The art of obsession

Obsession has long been one of the hallmarks of artistic authenticity. Many musicians are self-confessed compulsives, from  Mozart to Trousersnake; not surprising when you consider that many great compositions, with their densely patterned repetitions and reprises, sound like an aural manifestation of OCD. In fashion, obsession transforms a basic staple into a miracle of design. Once you understand what a minutely raised shoulder or perfectly ruched cuff does to a Martin Margiela white shirt, you understand why he can charge ten times more than Gap.

Film directors are mad for it. Scorsese, Kubrick, Howard Hughes with his bottles of wee: it’s virtually impossible to create a consistently excellent epic without an obsessive mind. The first time I discovered Hitchcock – watching, rather recklessly, three films in one afternoon –his idiomatic world nearly swallowed me whole. As his succession of mothers, voyeurs, charming cads and sadistically fetishised blondes fled up staircases, into rivers and through trains, drinking brandies and dodging the number 13, I knew I was in the grip of a deliciously relentless mania.  Hitchcock’s power struggles with producer David Selznick, who bridled against the director’s ‘goddamn jigsaw cutting’, were typical of a man determined to build a comprehensive public visual lexicon from his personal fixations. Drunk on the density, I couldn’t watch another Hitchcock for weeks.
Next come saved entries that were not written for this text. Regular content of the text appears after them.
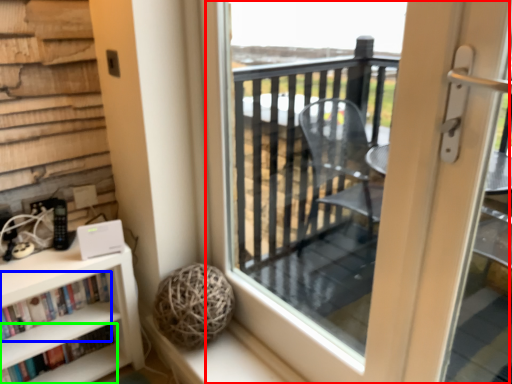 Question: Which is farther away from screen door (highlighted by a red box)? book (highlighted by a blue box) or book (highlighted by a green box)?

Choices:
 (A) book
 (B) book

Answer: (B) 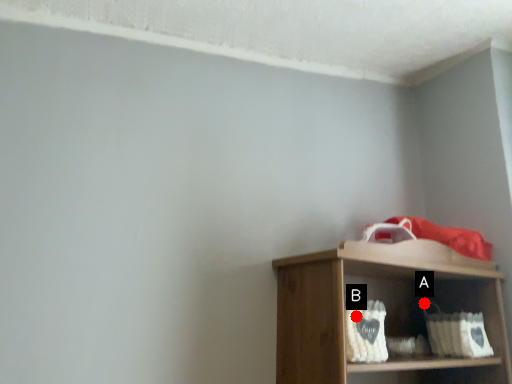 Question: Two points are circled on the image, labeled by A and B beside each circle. Which point appears closest to the camera in this image?

Choices:
 (A) A is closer
 (B) B is closer

Answer: (B) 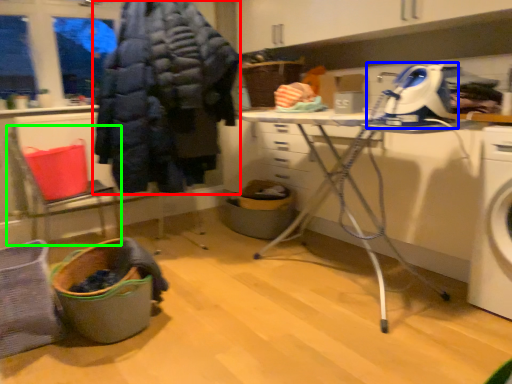 Question: Estimate the real-world distances between objects in this image. Which object is closer to clothing (highlighted by a red box), sewing machine (highlighted by a blue box) or chair (highlighted by a green box)?

Choices:
 (A) sewing machine
 (B) chair

Answer: (B)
Artists famously and single-mindedly pursue their idées fixes too. Michelangelo, reclusively embarking on hundreds of sketches to nail the perfect line, declared that ‘trifles make perfection, and perfection is no trifle.’ So if obsession breeds brilliance, Francis Bacon, whose centenary retrospective at Tate Britain has been greeted with widespread critical acclaim, should be crowned the monomaniac artist king.

The exhibition certainly starts with a bang. For all its familiarity, Head VI, his iconic reworking of Velazquez’s Pope Innocent II, still carries a beautiful visceral punch. His early treatments retain a visionary sense of freshness and insight, from the hulking Frankenstein monster of Study for Nude to the violent Tarantino bleakness of 1952’s Dog.

But as I moved through the rooms, I began to sense Bacon’s similarity to his tail-chasing dog. The twisted half-beasts with displaced, toothy screams; the carcasses; the crucifixions; the Hopperish men in shadowed rooms; the blind pulls; the telephones; the melting, tumorous triptychs of lovers: his symbolic preoccupations proliferate like mutated genes. Bacon wants to tell you the same thing over and over again. This is not unusual; all artists retread and refine their themes and motifs. However, obsession is most effective as a tool for evolution, and there is little impression that Bacon wants to be changed by, or through, his art. When he tries something different in the mid-1950s, challenging his predilictions to introduce bright colours and muscular textures to his figures and landscapes, it’s a ham-fisted disaster.

There is a point at which Bacon’s artistic journey becomes more interesting for him than for us. Hitchcock claimed that ‘self-plagiarism is style’; but style can very quickly loose its substance to become a wearying collection of tics. So exactly when does obsession stop being excellence and become disconnected egotism? Maybe around painting 83. I still love many of Bacon’s individual works, but displaying them in such volume at the Tate rids them of their defamiliarising power. The blurbs beside the paintings hint at the curators’ mounting desperation to find something new to say. I don’t think I’ve ever heard so many variations on ‘the aching isolation of man in a post-religious world’. And I’ve seen a lot of Beckett.

I have no doubt that Bacon is an outstanding artist, but this is not a great exhibition – just as watching three Hitchcocks on the trot is not a great idea. After all, even the baroque nihilists amongst us can have too much of a very good bad thing.